И теперь еще в маленьком салоне стиля ампир, примыкающем к моей артистической уборной, стоит широкий массивный диван, на котором я лежу и сплю, в то время как ко мне вводят друзей и артистов, которым я назначила свидание. Открыв глаза, я вижу вокруг доброжелательные лица друзей, довольных, что я хорошо отдохнула, и протягивающих мне руки для сердечных рукопожатий. И тогда мой спокойный и ясный ум легко впитывает все прекрасные замыслы, которыми со мной делятся, и так же легко отвергает все бредовые идеи, которыми меня потчуют.
Итак, час спустя я пробудилась на коврах «Альбемарль-отеля».
Открыв дверь, я увидела милых Герар и Фелиси, сидевших на чемодане.
— Гости еще не разошлись?
— Ох, госпожа, — сказала Фелиси, — их теперь целая сотня!
— Живо! Помоги мне переодеться и дай мне белое платье.
Через пять минут все было готово. И, оглядев себя, я осталась довольна своим видом. Когда я вошла в салон, где меня ожидало столько незнакомых людей, Жарретт бросился мне навстречу, но, завидев мой красивый наряд и смеющееся лицо, отложил свою отповедь на другое время.
Пришло время подробнее рассказать моим читателям о Жарретте, ибо это был человек незаурядный. В ту пору ему было лет шестьдесят пять — семьдесят. Высокого роста. Его лицо, напоминающее царя Агамемнона, венчала серебристая шевелюра, какой я не встречала больше ни у одного мужчины. Голубые глаза были такими светлыми, что, когда в них вспыхивал гнев, он казался слепым. Если Жарретт спокойно отдыхал или любовался природой, его лицо было прекрасным, но, если на него нападала веселость, он принимался дико фыркать, и верхняя губа его задиралась, обнажая зубы, а улыбка напоминала хищный оскал зверя, который навострил острые уши, почуяв добычу.

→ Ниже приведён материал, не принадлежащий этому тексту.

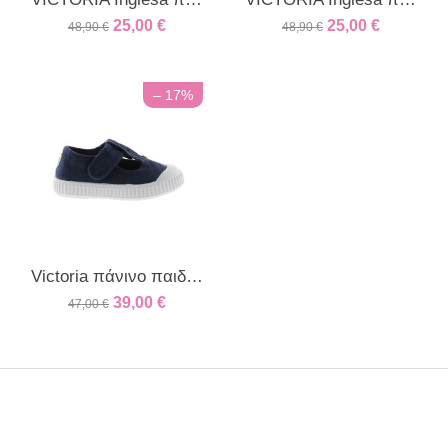
25,00
€
25,00
€
48,90
€
48,90
€
– 17%
Victoria πάνινο παιδικό παπούτσι μπλε
39,00
€
47,00
€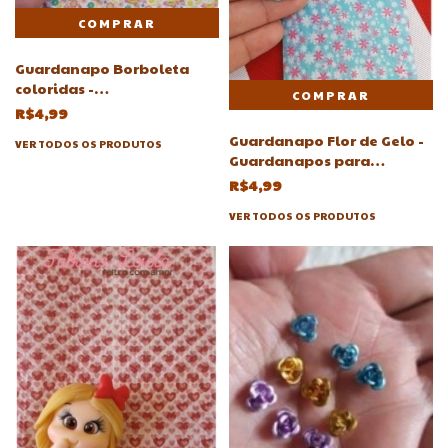
Guardanapo Borboleta
coloridas -
Guardanapos(Borboletas,
R$4,99
Borboleta,borboletinha,Borboletinhas)
Guardanapo Flor de Gelo -
VER TODOS OS PRODUTOS
Guardanapos para
Decoupagem biscuit
R$4,99
VER TODOS OS PRODUTOS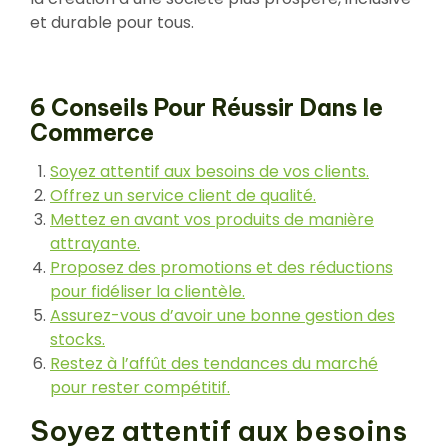
et durable pour tous.
6 Conseils Pour Réussir Dans le
Commerce
Soyez attentif aux besoins de vos clients.
Offrez un service client de qualité.
Mettez en avant vos produits de manière
attrayante.
Proposez des promotions et des réductions
pour fidéliser la clientèle.
Assurez-vous d’avoir une bonne gestion des
stocks.
Restez à l’affût des tendances du marché
pour rester compétitif.
Soyez attentif aux besoins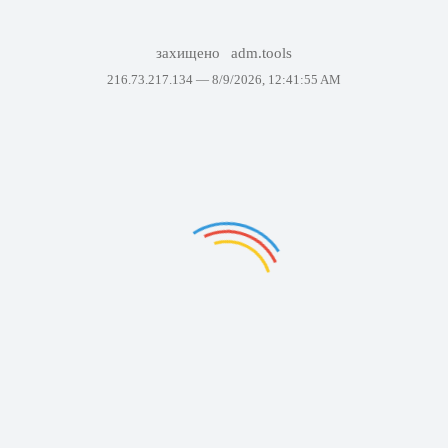
захищено
adm.tools
216.73.217.134 —
8/9/2026, 12:41:55 AM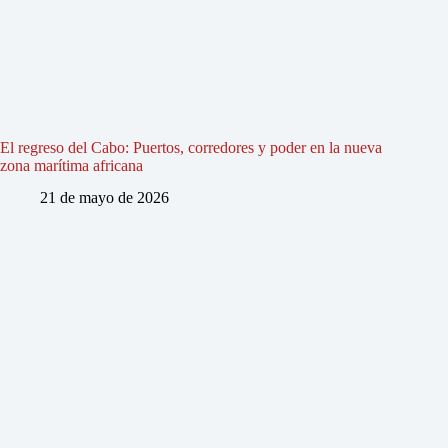
El regreso del Cabo: Puertos, corredores y poder en la nueva
zona marítima africana
21 de mayo de 2026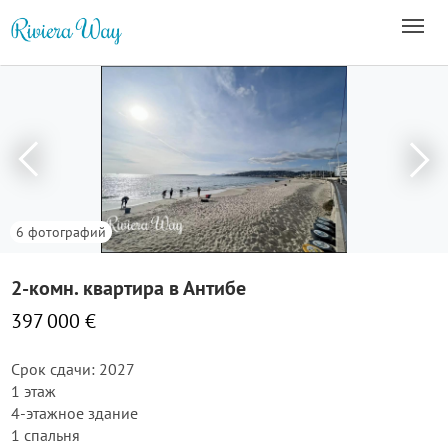
6 фотографий
2-комн. квартира в Антибе
397 000 €
Срок сдачи: 2027
1 этаж
4-этажное здание
1 спальня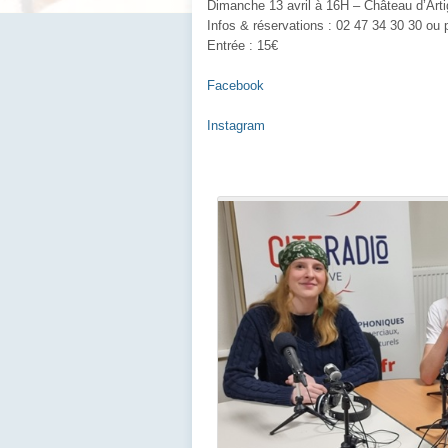
Dimanche 13 avril à 16H – Château d’Art
Infos & réservations : 02 47 34 30 30 ou 
Entrée : 15€
Facebook
Instagram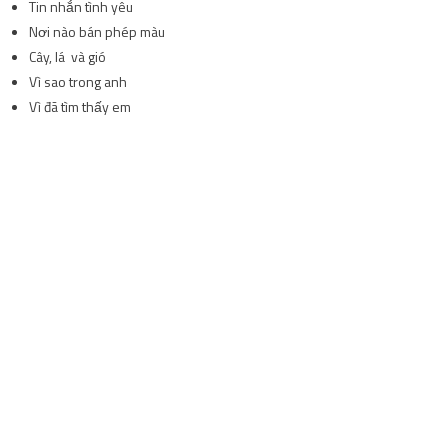
Gia đình nhỏ của Đăng Khôi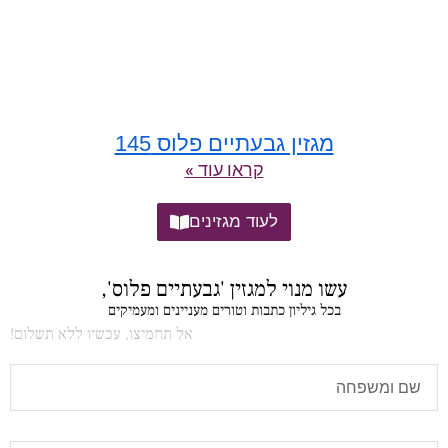
מגזין גבעתיים פלוס 145
קראו עוד »
לעוד מגזינים
עשו מנוי למגזין 'גבעתיים פלוס',
בכל גיליון כתבות וטורים מעניינים ומעמיקים
אל תחמיצו, עכשיו ללא תשלום!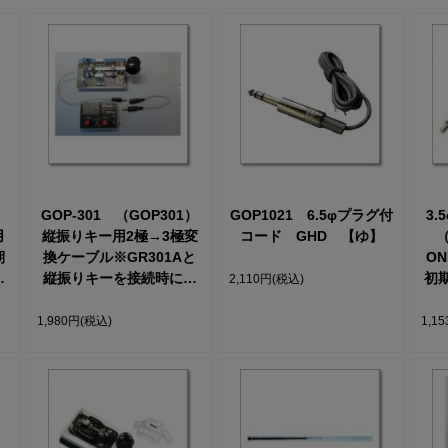
GOP-301 （GOP301）
GOP1021 6.5φプラグ付
3
用
縦振りキー用2極→3極変
コード GHD 【ゆ】
（
期
換ケーブル※GR301Aと
ON
ま
縦振りキーを接続時に使
初期
2,110円
(税込)
る
用【ゆ】
1,980円
(税込)
1,1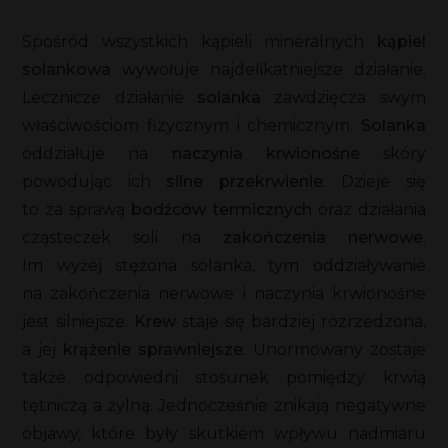
Spośród wszystkich kąpieli mineralnych
kąpiel
solankowa
wywołuje najdelikatniejsze działanie.
Lecznicze działanie
solanka
zawdzięcza swym
właściwościom fizycznym i chemicznym.
Solanka
oddziałuje na
naczynia krwionośne
skóry
powodując ich
silne przekrwienie
. Dzieje się
to za sprawą
bodźców termicznych
oraz działania
cząsteczek soli na
zakończenia nerwowe
.
Im wyżej stężona solanka, tym oddziaływanie
na zakończenia nerwowe i naczynia krwionośne
jest silniejsze.
Krew
staje się bardziej rozrzedzona,
a jej
krążenie sprawniejsze
. Unormowany zostaje
także odpowiedni stosunek pomiędzy krwią
tętniczą a żylną. Jednocześnie znikają negatywne
objawy, które były skutkiem wpływu nadmiaru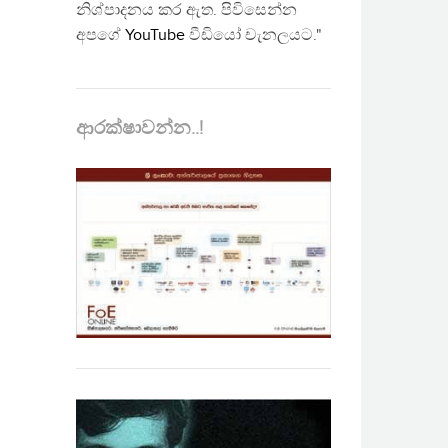
නිශ්පාදනය කර ඇත. පිවිසෙන්න
අපගේ
YouTube
වීඩියෝ චැනලයට."
ආරක්ෂාවන්න..!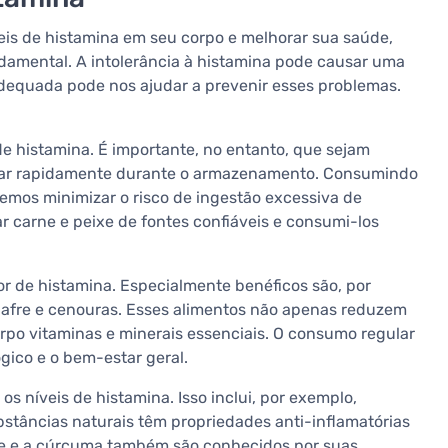
eis de histamina em seu corpo e melhorar sua saúde,
damental. A intolerância à histamina pode causar uma
adequada pode nos ajudar a prevenir esses problemas.
de histamina. É importante, no entanto, que sejam
ular rapidamente durante o armazenamento. Consumindo
demos minimizar o risco de ingestão excessiva de
ar carne e peixe de fontes confiáveis e consumi-los
eor de histamina. Especialmente benéficos são, por
inafre e cenouras. Esses alimentos não apenas reduzem
rpo vitaminas e minerais essenciais. O consumo regular
ógico e o bem-estar geral.
s níveis de histamina. Isso inclui, por exemplo,
stâncias naturais têm propriedades anti-inflamatórias
re e a cúrcuma também são conhecidos por suas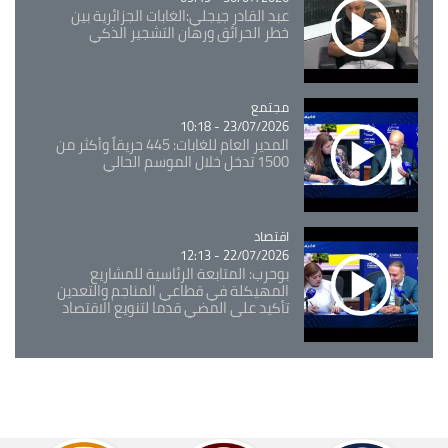
عبد القادر جيجلي:الغابات الجزائرية بين
خطر الحرائق ورهان التشجير الذكي
مجتمع
Catégorie
23/07/2026 - 10:18
المدير العام للغابات: 445 حريقاً وأكثر من
1500 تدخل خلال الموسم الحالي
اقتصاد
Catégorie
22/07/2026 - 12:13
بوحرب: المتابعة الرئاسية للمشاريع
المهيكلة في قطاعي المناجم والتعدين
تأكيد على المضي قدما لتنويع الاقتصاد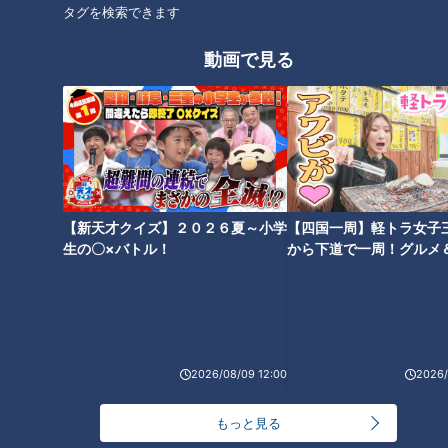
タグを検索できます
動画で見る
オススメ関連コンテンツ
【新天才クイズ】２０２６夏～小学
【四国一周】軽トラ女子
牡蠣が“40個”も入った赤から
最高ランクは“1泊300万円”！？
生の〇×バトル！
から下道で一周！グルメ
鍋！？新感覚のとろろ飛騨牛鍋
超高級ホテルからコスパ最強の
イブ⑳
も！名古屋の最新鍋をご紹介
オールインクルーシブホテルま
で！大注目の最新ホテルとは
2026/08/09 12:00
2026/
もっと見る
特大平麺の“1本うどん”！？板ウ
黒毛和牛カルビが390円！？名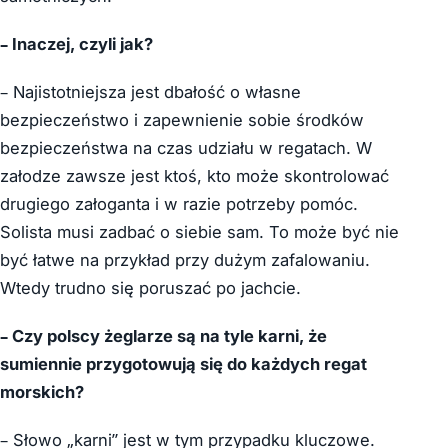
– Inaczej, czyli jak?
– Najistotniejsza jest dbałość o własne
bezpieczeństwo i zapewnienie sobie środków
bezpieczeństwa na czas udziału w regatach. W
załodze zawsze jest ktoś, kto może skontrolować
drugiego załoganta i w razie potrzeby pomóc.
Solista musi zadbać o siebie sam. To może być nie
być łatwe na przykład przy dużym zafalowaniu.
Wtedy trudno się poruszać po jachcie.
– Czy polscy żeglarze są na tyle karni, że
sumiennie przygotowują się do każdych regat
morskich?
– Słowo „karni” jest w tym przypadku kluczowe.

Этот человек был ужасен. Наделенный недюжинным умом, он был вынужден с детства вести борьбу за существование и проникся неистребимым презрением к человеческому роду. Настрадавшись за свою жизнь, он не знал жалости к страждущим, утверждая, что всякий самец наделен когтями, чтобы защищаться. Он жалел женщин, хотя и не любил их, но легко мог их обидеть.
Жарретт был очень богат и очень бережлив, но не скуп. Он часто говорил мне: «Я пробил себе в жизни дорогу двумя средствами: честностью и револьвером. В делах самое грозное оружие против мошенников и хитрецов — это честность: первые с ней не знакомы, вторые в нее не верят, а револьвер изобретен для того, чтобы принуждать негодяев держать данное слово».